Thanks for posting your wiring diagram. I have an element that I was going to use to convert my gas smoker to electric for sausage and jerky, but I might use my UDS instead and create some hanging racks for sausage instead.

post #14 of 19
Quote:
Originally Posted by TheBigE View Post
 

BOM is here:

 

Thank you

post #15 of 19

any thoughts how it'll do in the cold?

i know it's a function of how cold it is outside, and how much heat you put into it... 
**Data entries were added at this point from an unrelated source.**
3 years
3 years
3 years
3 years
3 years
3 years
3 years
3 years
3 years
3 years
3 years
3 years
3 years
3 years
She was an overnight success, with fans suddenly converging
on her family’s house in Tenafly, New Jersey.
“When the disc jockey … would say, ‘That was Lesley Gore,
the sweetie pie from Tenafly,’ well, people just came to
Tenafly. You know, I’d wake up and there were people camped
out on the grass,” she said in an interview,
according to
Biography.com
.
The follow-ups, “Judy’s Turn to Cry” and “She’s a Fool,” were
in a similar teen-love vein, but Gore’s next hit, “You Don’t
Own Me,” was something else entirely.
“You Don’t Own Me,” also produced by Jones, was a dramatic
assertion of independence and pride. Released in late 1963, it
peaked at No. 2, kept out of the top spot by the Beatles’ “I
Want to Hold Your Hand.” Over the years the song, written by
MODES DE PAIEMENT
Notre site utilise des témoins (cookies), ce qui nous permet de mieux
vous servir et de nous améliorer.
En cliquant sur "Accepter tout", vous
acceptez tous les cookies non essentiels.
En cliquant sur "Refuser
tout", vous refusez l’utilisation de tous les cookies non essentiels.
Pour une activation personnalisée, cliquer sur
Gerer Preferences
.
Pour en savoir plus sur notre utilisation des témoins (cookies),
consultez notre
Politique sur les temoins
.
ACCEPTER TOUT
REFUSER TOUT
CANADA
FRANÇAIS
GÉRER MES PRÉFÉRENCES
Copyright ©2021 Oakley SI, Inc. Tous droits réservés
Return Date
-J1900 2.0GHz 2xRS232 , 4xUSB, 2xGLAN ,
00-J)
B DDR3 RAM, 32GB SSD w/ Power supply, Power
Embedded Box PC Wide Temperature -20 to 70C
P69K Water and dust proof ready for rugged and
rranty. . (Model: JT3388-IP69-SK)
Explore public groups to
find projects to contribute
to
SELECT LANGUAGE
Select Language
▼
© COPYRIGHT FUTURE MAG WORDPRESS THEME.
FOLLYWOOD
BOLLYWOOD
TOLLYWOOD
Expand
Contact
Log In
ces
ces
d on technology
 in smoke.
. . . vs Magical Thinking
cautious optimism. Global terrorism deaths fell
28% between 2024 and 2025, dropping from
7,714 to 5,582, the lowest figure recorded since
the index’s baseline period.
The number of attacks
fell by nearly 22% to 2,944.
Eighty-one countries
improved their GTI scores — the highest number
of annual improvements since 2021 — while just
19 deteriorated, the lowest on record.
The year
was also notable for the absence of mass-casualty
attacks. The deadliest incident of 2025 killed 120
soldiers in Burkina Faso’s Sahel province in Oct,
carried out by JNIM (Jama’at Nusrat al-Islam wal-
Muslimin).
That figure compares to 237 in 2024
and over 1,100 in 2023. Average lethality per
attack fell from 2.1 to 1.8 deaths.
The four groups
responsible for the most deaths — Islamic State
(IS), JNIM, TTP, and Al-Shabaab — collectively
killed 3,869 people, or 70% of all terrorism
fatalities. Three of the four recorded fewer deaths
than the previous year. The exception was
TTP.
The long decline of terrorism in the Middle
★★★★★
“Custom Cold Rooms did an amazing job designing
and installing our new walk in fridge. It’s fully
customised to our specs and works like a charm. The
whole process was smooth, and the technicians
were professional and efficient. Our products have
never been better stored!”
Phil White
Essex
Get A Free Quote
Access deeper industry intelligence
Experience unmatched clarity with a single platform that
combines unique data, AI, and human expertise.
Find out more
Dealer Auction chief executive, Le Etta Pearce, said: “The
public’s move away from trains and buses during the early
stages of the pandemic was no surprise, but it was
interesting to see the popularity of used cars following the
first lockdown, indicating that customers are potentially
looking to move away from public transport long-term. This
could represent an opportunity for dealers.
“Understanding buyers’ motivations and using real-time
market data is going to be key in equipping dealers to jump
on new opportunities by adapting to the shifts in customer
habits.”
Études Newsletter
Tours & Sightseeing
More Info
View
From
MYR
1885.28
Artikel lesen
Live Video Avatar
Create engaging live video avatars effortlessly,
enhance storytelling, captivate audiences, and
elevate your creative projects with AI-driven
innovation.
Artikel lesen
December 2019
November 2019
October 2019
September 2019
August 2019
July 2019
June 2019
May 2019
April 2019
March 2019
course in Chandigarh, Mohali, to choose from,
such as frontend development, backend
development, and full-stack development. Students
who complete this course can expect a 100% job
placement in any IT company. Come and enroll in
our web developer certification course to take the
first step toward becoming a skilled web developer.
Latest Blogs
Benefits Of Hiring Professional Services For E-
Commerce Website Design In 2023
i've got a UDS i'm not happy with and am thinking about doing an electric conversion on it

post #16 of 19
Thread Starter 

No idea about the cold yet... In testing, I got it up to about 260F when the ambient temps were around 70F... It got there pretty quickly too, and it recovers well when i open the lid.  I am very confident in getting it up to at least sausage smoking temps, 120-160F, even when below 32F outside, which is all i need for the winter when processing deer.  Just have to wait till it gets cold and find out, i guess.  But I imagine if I can keep the wind off of it, it should do just fine.

 

Ah and I see you are in Madison!  I am just north of Milwaukee...so I know what you are facing in the coming months.  I will make sure to let you know how it goes!

post #17 of 19

so how did your smoker do this WICKED winter we had?

 

what did you do for intake / exhaust?

post #18 of 19
Thread Starter 

That sure was a nasty winter, and this summer hasnt really provided the thaw that my wife (former southerner) was hoping for.  Oh well, I sure didnt mind much!

 

The smoker did pretty well in the cold, took a little bit longer to get up to temp, and the cold winds knocked the temp down a bit more, but it could certainly hold 225-250 without a problem.

 

As for intake and exhaust, I am still debating that one a bit.  The intake is easy, I have a 1.5" hole in the very bottom of the side of the UDS; thats where the heating plate cord and temp probes go into the smoker.  As for exhaust: there isnt much of a dedicated exhaust design, per se.  The lid does not seal too well (and i dont try to make it, so i figured that should give enough of an exhaust path.  If I use pellets for very long (more than 6 hours) and at high temps, the smoke certainly does get bitter.  I think that might be just more smoke than i need in 6 hours, so I have been using chips or big chunks for long slow hot smokes, and pellets only for the fast, intense, low temp smokes, like sausage.

The other issue I have been running into is that the smoker seems to be very "Dry".  Pork shoulders (extra fatty) and sausage (low temp, short duration) seem to turn out ok, but i have yet to complete a brisket (long low and VERY moisture sensitive) that I am happy with.  My briskets are always coming up to temp faster than i think they should and being very dry in the end.  I'll just have to keep at it, in the name of science!

post #19 of 19

Have you tried to use pop's brine recipe and soak a brisket for a day or so before smoking? I'm very interested in how that would turn out in the Electric UDS.